**ASSIGNED TASK**
For every record, give an exact copy that has no pictures in it.

**DATASET EXCERPTS**
-*-

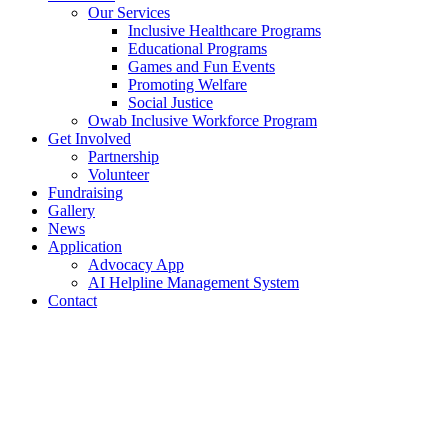
Our Services
Inclusive Healthcare Programs
Educational Programs
Games and Fun Events
Promoting Welfare
Social Justice
Owab Inclusive Workforce Program
Get Involved
Partnership
Volunteer
Fundraising
Gallery
News
Application
Advocacy App
AI Helpline Management System
Contact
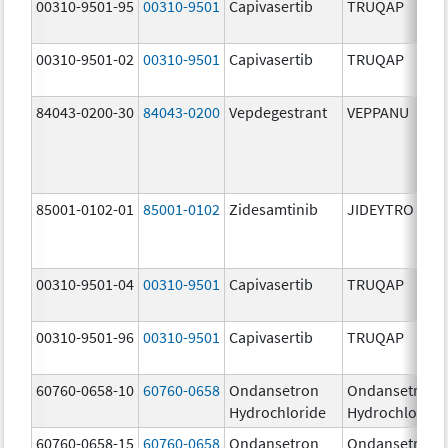
00310-9501-95
00310-9501
Capivasertib
TRUQAP
00310-9501-02
00310-9501
Capivasertib
TRUQAP
84043-0200-30
84043-0200
Vepdegestrant
VEPPANU
85001-0102-01
85001-0102
Zidesamtinib
JIDEYTRO
00310-9501-04
00310-9501
Capivasertib
TRUQAP
00310-9501-96
00310-9501
Capivasertib
TRUQAP
60760-0658-10
60760-0658
Ondansetron
Ondansetron
Hydrochloride
Hydrochloride
60760-0658-15
60760-0658
Ondansetron
Ondansetron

-*-

**ANSWER FOR THE TASK**
Our Services
Inclusive Healthcare Programs
Educational Programs
Games and Fun Events
Promoting Welfare
Social Justice
Owab Inclusive Workforce Program
Get Involved
Partnership
Volunteer
Fundraising
Gallery
News
Application
Advocacy App
AI Helpline Management System
Contact
00310-9501-95
00310-9501
Capivasertib
TRUQAP
00310-9501-02
00310-9501
Capivasertib
TRUQAP
84043-0200-30
84043-0200
Vepdegestrant
VEPPANU
85001-0102-01
85001-0102
Zidesamtinib
JIDEYTRO
00310-9501-04
00310-9501
Capivasertib
TRUQAP
00310-9501-96
00310-9501
Capivasertib
TRUQAP
60760-0658-10
60760-0658
Ondansetron
Ondansetron
Hydrochloride
Hydrochloride
60760-0658-15
60760-0658
Ondansetron
Ondansetron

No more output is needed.